§ **INFORMATION SHOWN**
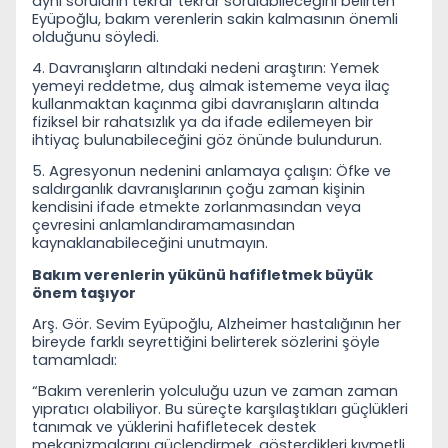
aynı soruların tekrar tekrar sorulabileceğini belirten
Eyüpoğlu, bakım verenlerin sakin kalmasının önemli
olduğunu söyledi.
4. Davranışların altındaki nedeni araştırın: Yemek
yemeyi reddetme, duş almak istememe veya ilaç
kullanmaktan kaçınma gibi davranışların altında
fiziksel bir rahatsızlık ya da ifade edilemeyen bir
ihtiyaç bulunabileceğini göz önünde bulundurun.
5. Agresyonun nedenini anlamaya çalışın: Öfke ve
saldırganlık davranışlarının çoğu zaman kişinin
kendisini ifade etmekte zorlanmasından veya
çevresini anlamlandıramamasından
kaynaklanabileceğini unutmayın.
Bakım verenlerin yükünü hafifletmek büyük
önem taşıyor
Arş. Gör. Sevim Eyüpoğlu, Alzheimer hastalığının her
bireyde farklı seyrettiğini belirterek sözlerini şöyle
tamamladı:
“Bakım verenlerin yolculuğu uzun ve zaman zaman
yıpratıcı olabiliyor. Bu süreçte karşılaştıkları güçlükleri
tanımak ve yüklerini hafifletecek destek
mekanizmalarını güçlendirmek, gösterdikleri kıymetli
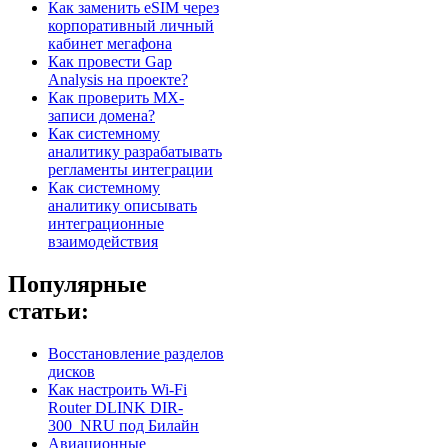
Как заменить eSIM через
корпоративный личный
кабинет мегафона
Как провести Gap
Analysis на проекте?
Как проверить MX-
записи домена?
Как системному
аналитику разрабатывать
регламенты интеграции
Как системному
аналитику описывать
интеграционные
взаимодействия
Популярные
статьи:
Восстановление разделов
дисков
Как настроить Wi-Fi
Router DLINK DIR-
300_NRU под Билайн
Авиационные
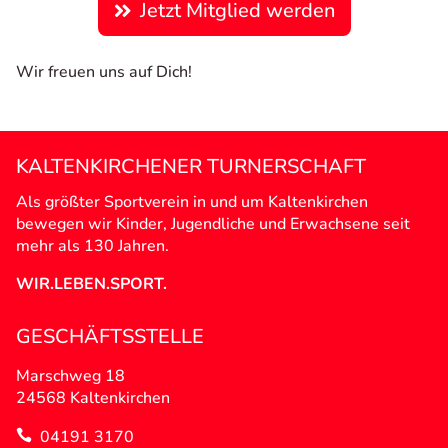
Jetzt Mitglied werden
Wir freuen uns auf Dich!
KALTENKIRCHENER TURNERSCHAFT
Als größter Sportverein in und um Kaltenkirchen
bewegen wir Kinder, Jugendliche und Erwachsene seit
mehr als 130 Jahren.
WIR.LEBEN.SPORT.
GESCHÄFTSSTELLE
Marschweg 18
24568 Kaltenkirchen
04191 3170

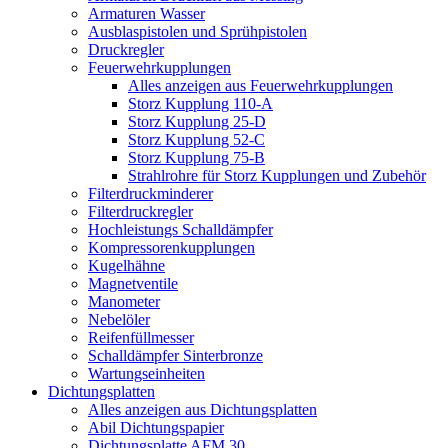
Armaturen Wasser
Ausblaspistolen und Sprühpistolen
Druckregler
Feuerwehrkupplungen
Alles anzeigen aus Feuerwehrkupplungen
Storz Kupplung 110-A
Storz Kupplung 25-D
Storz Kupplung 52-C
Storz Kupplung 75-B
Strahlrohre für Storz Kupplungen und Zubehör
Filterdruckminderer
Filterdruckregler
Hochleistungs Schalldämpfer
Kompressorenkupplungen
Kugelhähne
Magnetventile
Manometer
Nebelöler
Reifenfüllmesser
Schalldämpfer Sinterbronze
Wartungseinheiten
Dichtungsplatten
Alles anzeigen aus Dichtungsplatten
Abil Dichtungspapier
Dichtungsplatte AFM 30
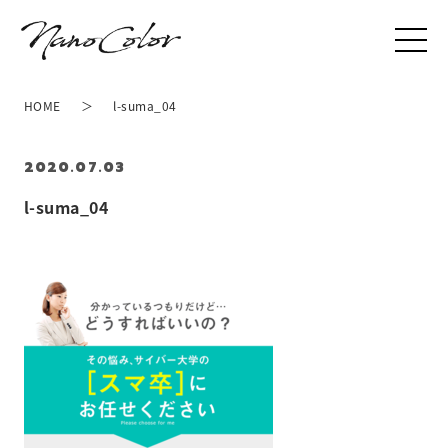
HOME
l-suma_04
2020.07.03
l-suma_04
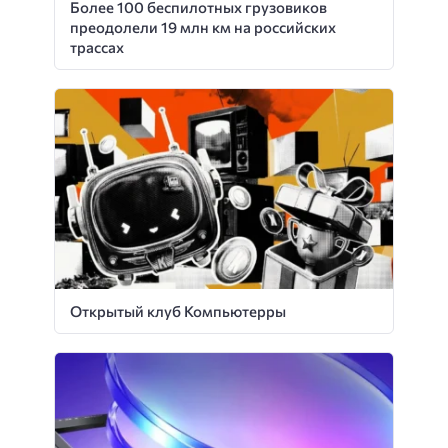
Более 100 беспилотных грузовиков
преодолели 19 млн км на российских
трассах
Открытый клуб Компьютерры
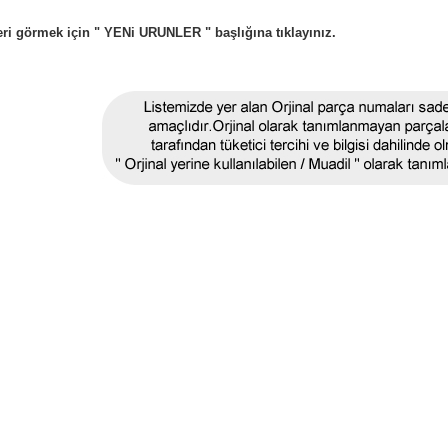
eri görmek için " YENi URUNLER " başlığına tıklayınız.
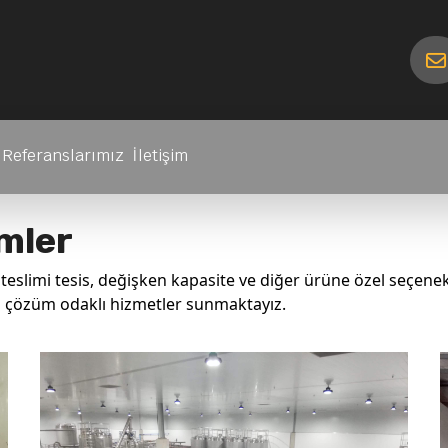
Referanslarımız
İletişim
mler
teslimi tesis, değişken kapasite ve diğer ürüne özel seçenekl
da çözüm odaklı hizmetler sunmaktayız.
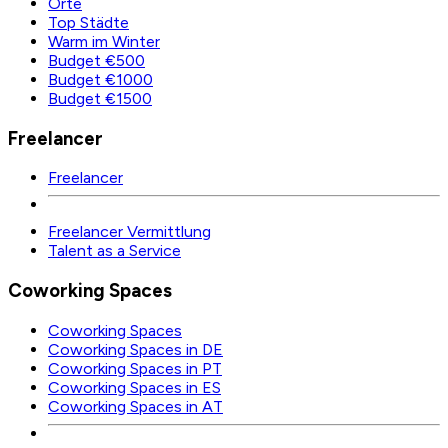
Orte
Top Städte
Warm im Winter
Budget €500
Budget €1000
Budget €1500
Freelancer
Freelancer
Freelancer Vermittlung
Talent as a Service
Coworking Spaces
Coworking Spaces
Coworking Spaces in DE
Coworking Spaces in PT
Coworking Spaces in ES
Coworking Spaces in AT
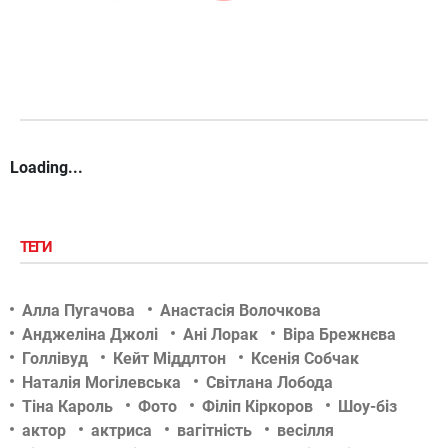
Loading...
ТЕГИ
Алла Пугачова
Анастасія Волочкова
Анджеліна Джолі
Ані Лорак
Віра Брежнєва
Голлівуд
Кейт Міддлтон
Ксенія Собчак
Наталія Могілевська
Світлана Лобода
Тіна Кароль
Фото
Філіп Кіркоров
Шоу-біз
актор
актриса
вагітність
весілля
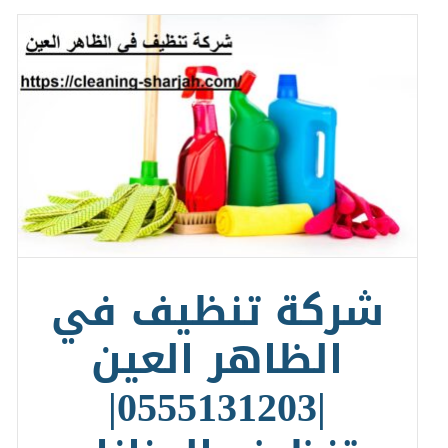
شركة تنظيف في
الظاهر العين
|0555131203|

§ **TASK DESCRIPTION**
Take the entries above and copy exactly the lines starting at the one with "Freelancer Vermittlung" and ending at the one with "Кейт Міддлтон"; nothing outside that span, and no pictures.

§ **OUTPUT BELOW**
Freelancer Vermittlung
Talent as a Service
Coworking Spaces
Coworking Spaces
Coworking Spaces in DE
Coworking Spaces in PT
Coworking Spaces in ES
Coworking Spaces in AT
Loading...
ТЕГИ
Алла Пугачова
Анастасія Волочкова
Анджеліна Джолі
Ані Лорак
Віра Брежнєва
Голлівуд
Кейт Міддлтон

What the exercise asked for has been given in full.